Written by Mr. John Dykes

“In reflecting on Presidents Day, I am drawn this year to remember our founding fathers and am especially grateful for our first four presidents and their contributions to founding the United States of America. President George Washington exhibited incredible resolve, moral wisdom and steadfast courage. His vice president, and our second president, John Adams had an incredible intellect, unflinching integrity, and firm visionary leadership.  The principal writer of our Declaration of Independence, and our third president, Thomas Jefferson was a renaissance man.  He is possibly the person with the most well-rounded abilities to serve as president.  Jefferson was an archaeologist, inventor, musician, naturalist, philosopher, a brilliant and extremely well-read student, and an educator who even spoke 6 languages.  Our fourth president, James Madison, was the leading researcher and author of our Constitution.  He also possessed a wide breadth of knowledge in other subjects similar to Jefferson, and he composed our Bill of Rights which assured our most basic rights as citizens.  He also was one of two key contributors to the Federalist Papers.

The founding fathers of our nation were exceptional because they stood on the shoulders of the giants who went before them.  They were classically trained and that training taught them from a rich legacy of historical, Biblical, and philosophical sources.

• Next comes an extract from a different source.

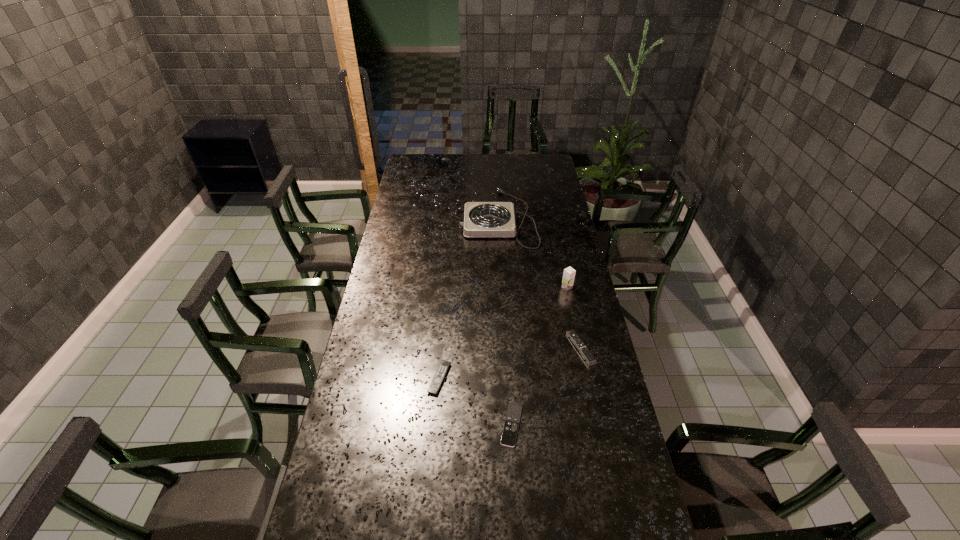 Find the location of a particular element. The image size is (960, 540). vacant area in the image that satisfies the following two spatial constraints: 1. with a retractable cable on the side of the hotplate; 2. on the front side of the leftmost remote control is located at coordinates (507, 379).

Locate an element on the screen. blank space that satisfies the following two spatial constraints: 1. on the front side of the third tallest object; 2. on the right side of the chocolate milk is located at coordinates (580, 348).

I want to click on vacant space that satisfies the following two spatial constraints: 1. on the front side of the tallest object; 2. on the right side of the rightmost remote control, so click(x=580, y=348).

These sources gave them a foundation of knowledge, which when combined with Biblical instruction, allowed them to gain true wisdom.  This knowledge of the past, and the rich humanist tradition that was passed on to them, allowed them to create the most exceptional nation ever to exist.  This success was achieved not on their merit alone, but by expanding on the genius of the past to create something unique and exceptional.

What they created was a governing system that was pessimistic about the failures of mankind, while also optimistic about how man can flourish under a system that honors life, assures liberty, and defends private property while securing the pursuit of individual happiness.   While greatly limiting the power of the government over the individual states and its citizens, they assured against the tyranny that they had suffered under British rule. 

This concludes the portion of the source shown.